JB: Everything humans ever do, we fail first. We fail when we learn to walk and when we learn to talk. Why would business be any different? We fail our way there. At BuildDirect, we embrace it, and we try to challenge the team to create breakthrough thinking. We ask questions like: What would you do if you couldn’t fail? What is the most important thing you could do in the next number of months?
A bad leader cuts somebody’s legs out from under them when they fail and that either erodes trust or limits possibilities. When that happens, you never see failure again. It is still there, but you just don’t see it anymore. Part of the organization dies under that leader, and value is lost.
The same thing applies all the way up to the board. If a board member cuts out the legs of management when something is not working, the board just doesn’t see that information anymore, and the board becomes dysfunctional as trust is lost. Trust is a two way street and is earned over time. Both the entrepreneur and the investor need to be able to have the real conversations and to do that trust is critical. Boards should encourage talk about failure or the biggest problems in the business because that is where the greatest opportunity often lies.
KB: Can you describe BuildDirect’s approach to scaling?

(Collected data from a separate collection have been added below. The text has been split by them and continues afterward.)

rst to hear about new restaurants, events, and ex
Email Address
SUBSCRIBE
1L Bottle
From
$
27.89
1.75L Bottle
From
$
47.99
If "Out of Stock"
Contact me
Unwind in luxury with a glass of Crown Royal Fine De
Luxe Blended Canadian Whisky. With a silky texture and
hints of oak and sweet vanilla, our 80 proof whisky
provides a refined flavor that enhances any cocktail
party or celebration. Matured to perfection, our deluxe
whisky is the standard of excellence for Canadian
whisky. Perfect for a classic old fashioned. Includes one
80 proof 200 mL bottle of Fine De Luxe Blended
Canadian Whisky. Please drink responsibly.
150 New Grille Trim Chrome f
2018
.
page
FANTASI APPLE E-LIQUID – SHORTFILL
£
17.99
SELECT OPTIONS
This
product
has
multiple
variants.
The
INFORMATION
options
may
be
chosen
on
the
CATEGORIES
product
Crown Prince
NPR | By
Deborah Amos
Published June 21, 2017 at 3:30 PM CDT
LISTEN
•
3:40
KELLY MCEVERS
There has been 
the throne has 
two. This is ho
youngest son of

JB: For most things in life, we don’t do the things we need to do because we do the easy things first. We end up being very busy, but on things that don’t add the most value. BuildDirect takes the opposite approach, and we try to do the five most important things every quarter. It has changed our business. When we started the process, a quarterly time period was great. Then the business started accelerating, and we have since reduced the time period to a two month cycle. Every person in the company has an objective, and we review it at the end of the two months. Did it get done? What was the learning? Everyone gets smarter through this process.

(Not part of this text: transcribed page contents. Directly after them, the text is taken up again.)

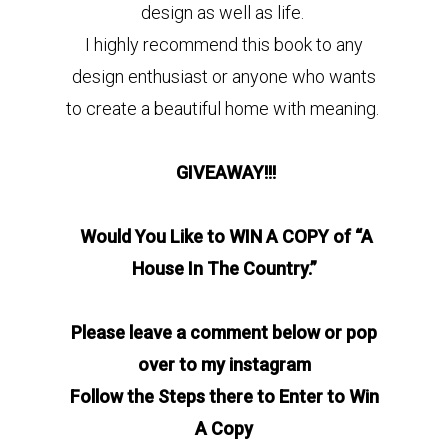
design as well as life.
I highly recommend this book to any
design enthusiast or anyone who wants
to create a beautiful home with meaning.
GIVEAWAY!!!
Would You Like to WIN A COPY of “A
House In The Country.”
Please leave a comment below or pop
over to my instagram
Follow the Steps there to Enter to Win
A Copy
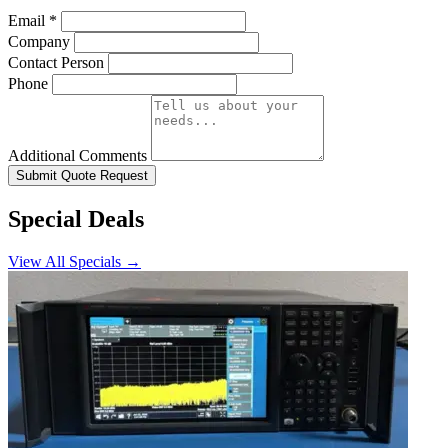
Email
*
Company
Contact Person
Phone
Additional Comments
Submit Quote Request
Special Deals
View All Specials →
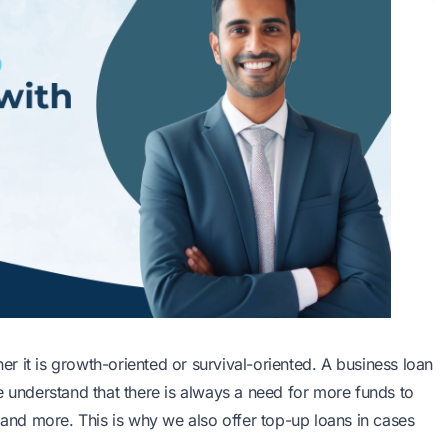
her it is growth-oriented or survival-oriented. A business loan
e understand that there is always a need for more funds to
, and more. This is why we also offer top-up loans in cases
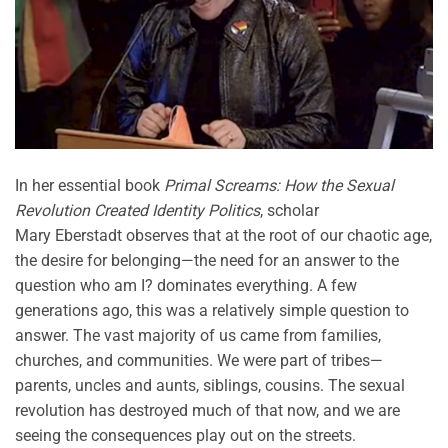
In her essential book
Primal Screams: How the Sexual
Revolution Created Identity Politics
, scholar
Mary
Eberstadt
observes
that at the root of our chaotic age,
the desire for belonging—the need for an answer to the
question
who am I?
dominates everything. A few
generations ago, this was a
relatively simple
question to
answer.
The vast majority of
us came from families,
churches, and communities. We were part of tribes—
parents, uncles and aunts, siblings, cousins. The sexual
revolution has destroyed much of that now, and we are
seeing the consequences play out on the streets.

We set our objectives by looking for root causes. As an example, measuring sales to determine growth doesn’t work because sales are a lagging indicator and not a root cause. Sales are the result of a number of different factors. When you just look at sales to measure growth and success there is no action that you can take to actually fix any underlying issues. We try to break down what the sales drivers are and create goals and objectives against those. It’s important to create really tangible, action-oriented goals that are measurable.
KB: What are best practices for being a leader/manager?
JB: Never stop learning! And the only thing that stops learning is thinking that you know it all. I failed at it all at one point or another. My co-founder and I didn’t have the skills to create BuildDirect initially. What we had was a passion in an idea that was bigger than ourselves, but I believe that is only half of the equation. The other half of the equation is to be authentic and to just be yourself.
Empathy is one of our core values because we believe it’s key to creating real win/win value for our customers, partners and co-workers. When you truly understand a person’s viewpoint and how they got to it – you see things “from their perspective” – it gives an advantage in creating real dialogue and better solutions for all parties.
Do the hard things first!
If your humility doesn’t grow at least as fast as your power or leadership grows, it might as well be over. I think as human beings, we have a bias against leaders or power because it is often misused. Great leaders pave the way to trust by showing humility.
KB: How has your business changed after accepting funding?
JB: It’s easier, post transaction. 1+1 =3. Having the right person at the table makes it so much easier. The board looks after me, and there is great alignment on a long term vision to build something remarkable. We all care about the same thing.
KB: Any additional words of advice for young entrepreneurs?
JB: You are going to get knocked down, and you need to stand back up. You are then going to get knocked down again and again, and you have to keep on standing up. Learn from people who have done it before you. Learn from every experience. The only thing that defines you at the end of the day is whether or not you stand back up.